My Grandma’s Pickles
I swear to God if anyone makes a "Pickle Rick" joke I will vote for Joe Biden.
My Grandma makes the best pickles. And when I say the best, I don’t mean it in the sense that I have to like them because my Grandma makes them. I mean it in the sense that I have eaten a lot of pickles, and these top the rankings no matter the challenger. I mean it in the 97 Bulls sense. Bar none the best pickle. In one day I’ve eaten them for breakfast, lunch, and dinner. And snacks. Whenever I visit, which I am quite aware is not enough, I ask my grandmother for a jar. In fact, one of the saddest moments in my life occurred when I got out of the car after the five-hour trip, turned around, felt, heard, and then saw my precious Mason jar of pickles fall and shatter on the concrete outside of my apartment. I cried a little, and seriously considered going back. I wouldn’t have minded the drive. Not a traditional dill pickle, these resemble a bread and butter pickle or a sweet pickle. My Grandma – the sweet family name for her is “Grandma” – calls them “3, 2, 1, Pickles.” I think that means 3 portions water, 2 portions vinegar, and 1 portion sugar, but I don’t know. The recipe reportedly comes from a Mennonite cookbook, but other people have tried that recipe and did not achieve similar results. My grandma grows many of her own cucumbers, or as she sometimes refers to them “pickles,” and I think that her secret resides there. She doesn’t grow the big hothouse cucumbers that so many of us have come to hate. Instead she grows a skinner English cuke. This cuke has more flavor than the stale water taste of a typical grocery store cucumber, imparting another level to her pickles, hard to match for you typical home chef.
Pickles certainly do not tickle everyone’s taste buds. For those among us who do not understand the delicious snap of a pickle, or the mouth-watering scent of vinegar, my Grandma makes sweet rolls. And they’re almost as good. She makes her own potato water which adds a softness and pliability to the rolls. But the rolls remain a side show. I’ve never eaten rolls for three meals in a day. I’ve never painstakingly packed the rolls into a bag and savored them at home over a period of weeks – who am I kidding? Days.
The rolls, despite being delicious beyond belief, do match up to the pickles.
So what’s the point of reading a review of a pickle you’ll never eat? While she would certainly be very welcoming, just showing up at my grandparent’s place might throw off their schedules. She’d probably also run out of pickles if everyone started showing up at their home. Also, traditionally, everyone’s grandma makes the best food. It’s almost entirely the point of grandmas! To make good food. So why should you care about my specific grandma’s special dish? I’m just some guy. Biographers will not pore over my life, looking for little tidbits to make their airport biography of me stand out. I don’t have legions of fans all trying to mimic my lifestyle. My grandma’s pickles don’t need some imagined imprimatur of coolness bestowed upon them through my cosign. So why write this?
A couple of reasons. The big one though, the one that I’ll explicate, is that it moves us away from a strictly consumptive relationship to the world.
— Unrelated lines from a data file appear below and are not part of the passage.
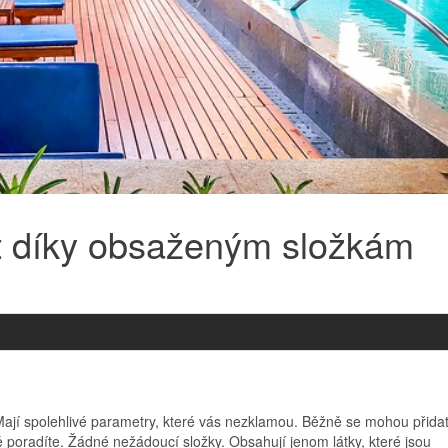
t díky obsaženým složkám
Mají spolehlivé parametry, které vás nezklamou. Běžně se mohou přida
 poradíte. Žádné nežádoucí složky. Obsahují jenom látky, které jsou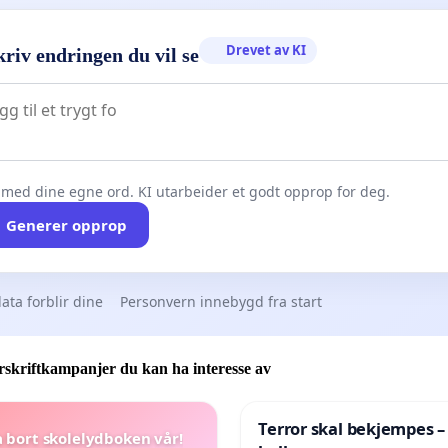
Drevet av KI
riv endringen du vil se
 med dine egne ord. KI utarbeider et godt opprop for deg.
Generer opprop
ata forblir dine
Personvern innebygd fra start
skriftkampanjer du kan ha interesse av
Terror skal bekjempes –
a bort skolelydboken vår!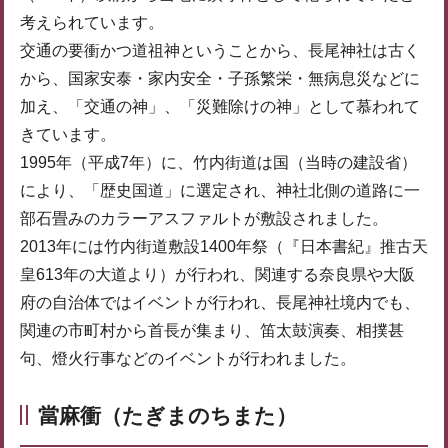
考えられています。
交通の要衝かつ道祖神ということから、長尾神社は古く
から、国家安泰・家内安全・子孫繁栄・無病息災などに
加え、「交通の神」、「災難除けの神」として慕われて
きています。
1995年（平成7年）に、竹内街道は国（当時の建設省）
により、「歴史国道」に選定され、神社北側の道路に一
部石畳みのカラーアスファルトが敷設されました。
2013年には竹内街道敷設1400年祭（『日本書紀』推古天
皇613年の大道より）が行われ、関連する奈良県や大阪
府の自治体ではイベントが行われ、長尾神社境内でも、
関連の市町村から首長が集まり、笛太鼓演奏、相撲甚
句、燈火行事などのイベントが行われました。
當麻衝（たぎまのちまた）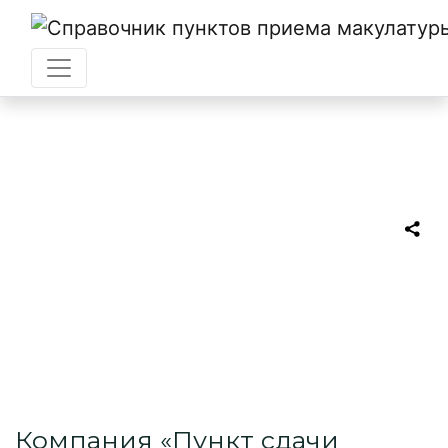
Главная
→
Владикавказ
→
Пункт сдачи макулатуры
Пункт сдачи
макулатуры
Пункт приема макулатуры в
Владикавказе
Компания «Пункт сдачи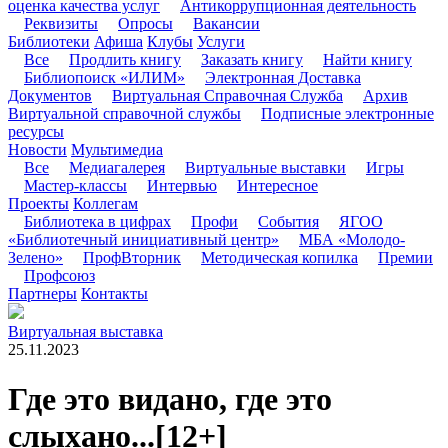
оценка качества услуг
Антикоррупционная деятельность
Реквизиты
Опросы
Вакансии
Библиотеки
Афиша
Клубы
Услуги
Все
Продлить книгу
Заказать книгу
Найти книгу
Библиопоиск «ИЛИМ»
Электронная Доставка
Документов
Виртуальная Справочная Служба
Архив
Виртуальной справочной службы
Подписные электронные
ресурсы
Новости
Мультимедиа
Все
Медиагалерея
Виртуальные выставки
Игры
Мастер-классы
Интервью
Интересное
Проекты
Коллегам
Библиотека в цифрах
Профи
События
ЯГОО
«Библиотечный инициативный центр»
МБА «Молодо-
Зелено»
ПрофВторник
Методическая копилка
Премии
Профсоюз
Партнеры
Контакты
Виртуальная выставка
25.11.2023
Где это видано, где это
слыхано...
[12+]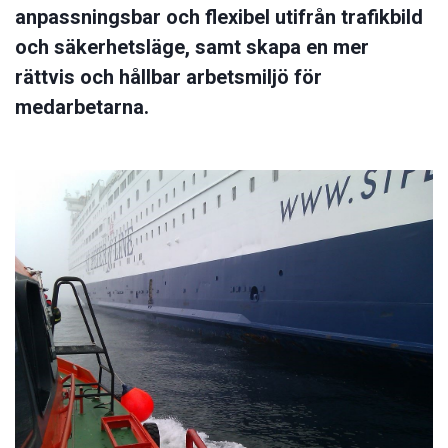
anpassningsbar och flexibel utifrån trafikbild
och säkerhetsläge, samt skapa en mer
rättvis och hållbar arbetsmiljö för
medarbetarna.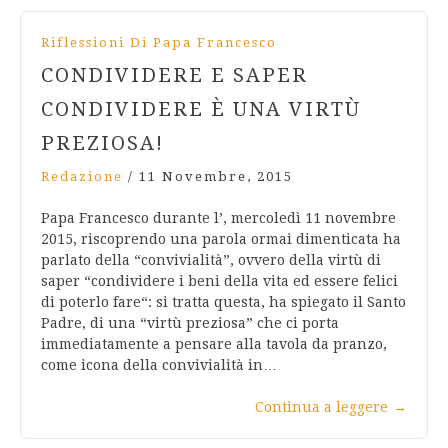
Riflessioni Di Papa Francesco
CONDIVIDERE E SAPER
CONDIVIDERE È UNA VIRTÙ
PREZIOSA!
Redazione
/
11 Novembre, 2015
Papa Francesco durante l’, mercoledì 11 novembre
2015, riscoprendo una parola ormai dimenticata ha
parlato della “convivialità”, ovvero della virtù di
saper “condividere i beni della vita ed essere felici
di poterlo fare“: si tratta questa, ha spiegato il Santo
Padre, di una “virtù preziosa” che ci porta
immediatamente a pensare alla tavola da pranzo,
come icona della convivialità in…
Continua a leggere
→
More and more, cultural cachet relies on the idea that you’ve had, done, or seen the next big thing. That new Netflix show everyone talks about? Why haven’t you watched it yet? It’s so good! That new restaurant downtown? You HAVE to try their hummus/ramen/cocktails/tacos. They changed my life. Lollapalooza? You have to go! Best weekend of my life. Making sure you’ve eaten, been to, or watched the next big thing has become a driving force of American life. Has this always been the case? Not sure. Lots of people participated in fads around the turn of the 19th-20th Century in the U.S. So Americans have done this before. But that doesn’t really matter. What matters is that sometimes it’s good to not partake in the newest and best thing.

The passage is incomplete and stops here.